ASSIGNED TASK: Lines with the word "việc" are the answer; copy each of them from the data below.

DATA EXCERPTS:
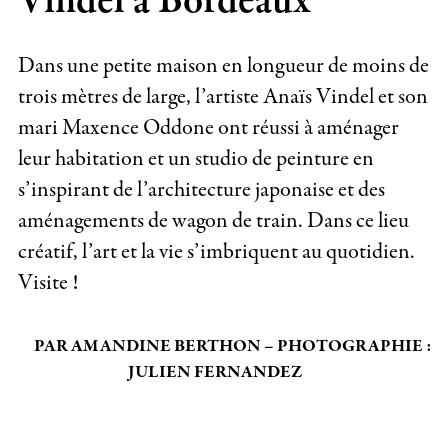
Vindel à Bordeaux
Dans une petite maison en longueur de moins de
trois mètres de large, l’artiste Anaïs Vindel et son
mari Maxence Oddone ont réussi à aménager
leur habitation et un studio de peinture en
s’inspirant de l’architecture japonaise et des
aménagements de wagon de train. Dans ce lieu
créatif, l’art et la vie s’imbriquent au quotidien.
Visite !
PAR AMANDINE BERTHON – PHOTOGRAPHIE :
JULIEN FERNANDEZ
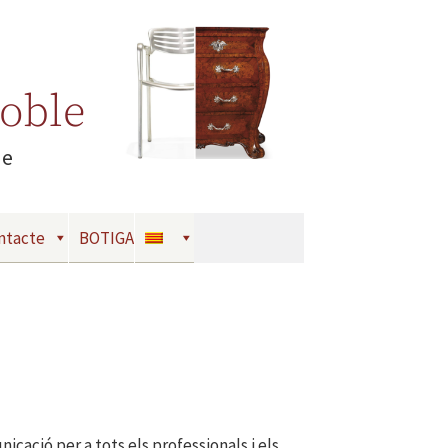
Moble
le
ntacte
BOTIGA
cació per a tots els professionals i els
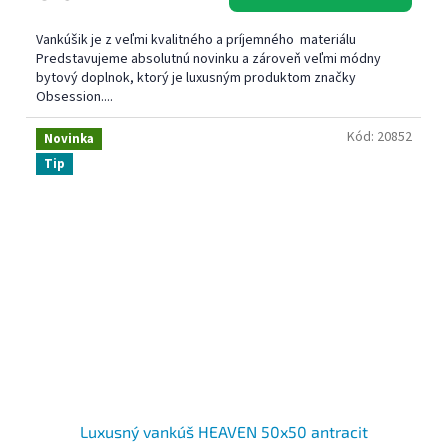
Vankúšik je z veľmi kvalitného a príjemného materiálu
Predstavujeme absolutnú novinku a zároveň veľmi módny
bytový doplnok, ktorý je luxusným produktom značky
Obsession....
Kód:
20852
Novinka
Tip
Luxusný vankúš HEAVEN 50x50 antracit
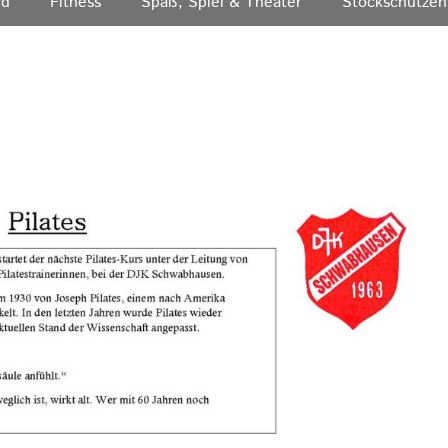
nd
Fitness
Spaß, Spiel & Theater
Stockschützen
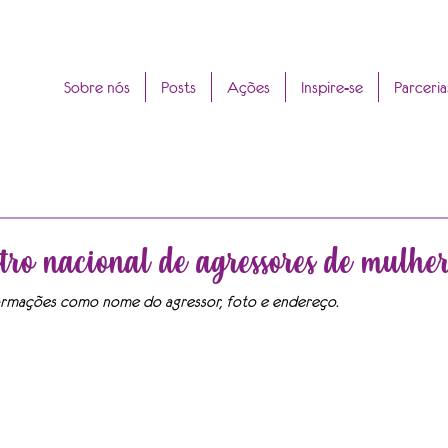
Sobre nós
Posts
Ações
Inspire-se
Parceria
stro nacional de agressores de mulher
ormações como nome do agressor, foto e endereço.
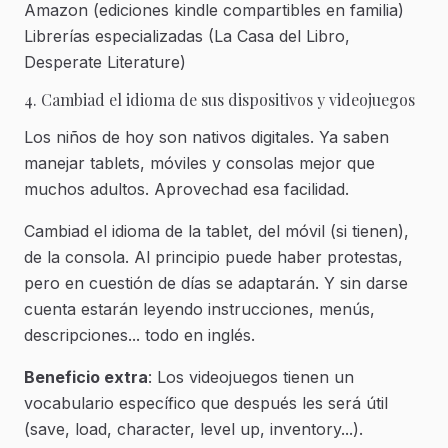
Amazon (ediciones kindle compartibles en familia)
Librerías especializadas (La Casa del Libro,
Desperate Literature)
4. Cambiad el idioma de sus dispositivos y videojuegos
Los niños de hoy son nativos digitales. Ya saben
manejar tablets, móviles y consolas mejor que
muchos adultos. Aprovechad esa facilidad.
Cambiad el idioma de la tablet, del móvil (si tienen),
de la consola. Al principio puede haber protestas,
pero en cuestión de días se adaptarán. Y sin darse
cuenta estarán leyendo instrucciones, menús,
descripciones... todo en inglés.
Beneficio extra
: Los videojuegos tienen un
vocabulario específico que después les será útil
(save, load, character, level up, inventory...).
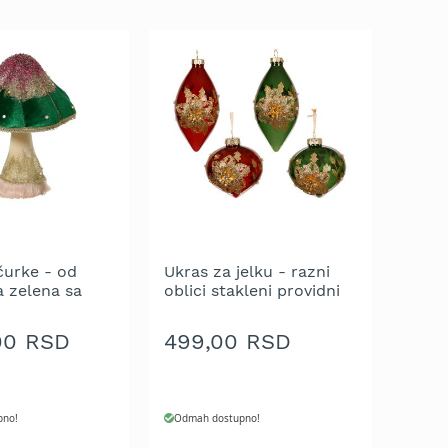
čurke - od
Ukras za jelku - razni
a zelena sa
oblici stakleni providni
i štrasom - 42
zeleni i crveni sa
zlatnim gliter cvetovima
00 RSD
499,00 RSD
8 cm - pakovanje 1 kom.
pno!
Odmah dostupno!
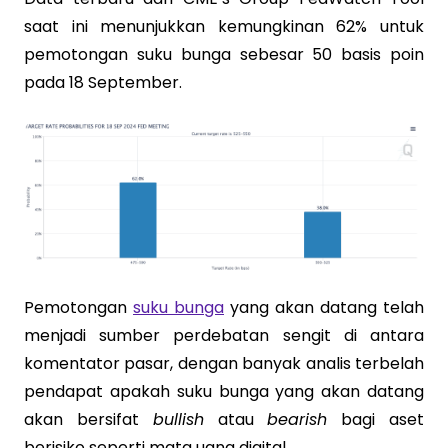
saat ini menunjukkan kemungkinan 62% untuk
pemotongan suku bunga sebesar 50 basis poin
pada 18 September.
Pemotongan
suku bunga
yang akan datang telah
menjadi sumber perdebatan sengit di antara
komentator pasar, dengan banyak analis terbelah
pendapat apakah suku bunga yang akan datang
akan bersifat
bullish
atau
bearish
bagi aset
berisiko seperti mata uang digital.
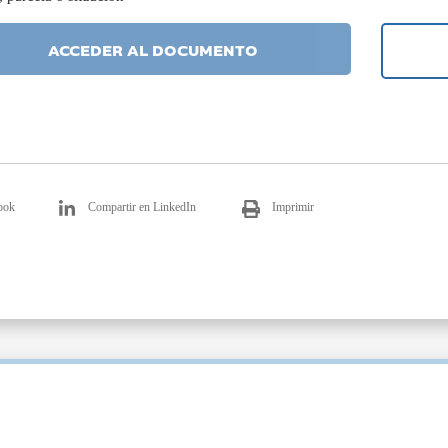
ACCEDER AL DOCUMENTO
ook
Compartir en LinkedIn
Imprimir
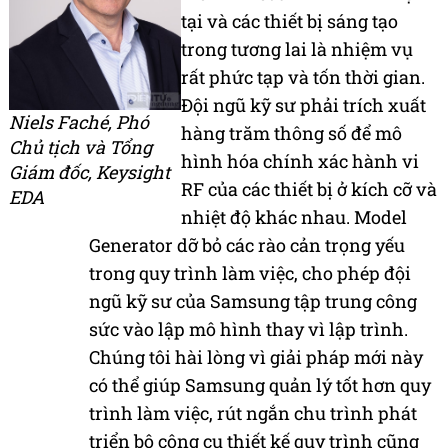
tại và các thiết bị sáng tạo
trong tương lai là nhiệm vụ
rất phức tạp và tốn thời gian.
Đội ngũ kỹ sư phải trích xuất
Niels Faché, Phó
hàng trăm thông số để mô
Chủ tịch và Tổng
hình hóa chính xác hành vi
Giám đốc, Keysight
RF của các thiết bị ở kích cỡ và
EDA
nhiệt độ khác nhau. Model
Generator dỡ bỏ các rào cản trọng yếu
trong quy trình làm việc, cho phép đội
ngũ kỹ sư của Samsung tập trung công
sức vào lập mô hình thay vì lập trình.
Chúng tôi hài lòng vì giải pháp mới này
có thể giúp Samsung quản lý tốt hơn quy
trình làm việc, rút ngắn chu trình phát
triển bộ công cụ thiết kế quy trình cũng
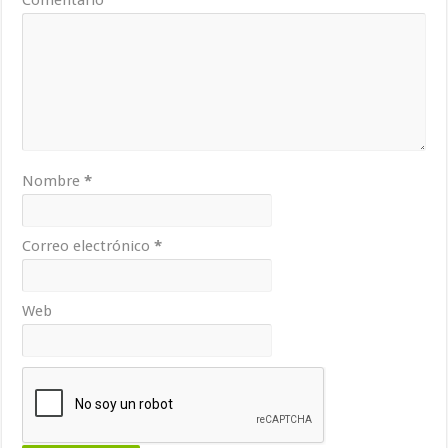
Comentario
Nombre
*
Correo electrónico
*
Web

EXERCISE RESPONSE:
trong quy trình làm việc, cho phép đội
trình làm việc, rút ngắn chu trình phát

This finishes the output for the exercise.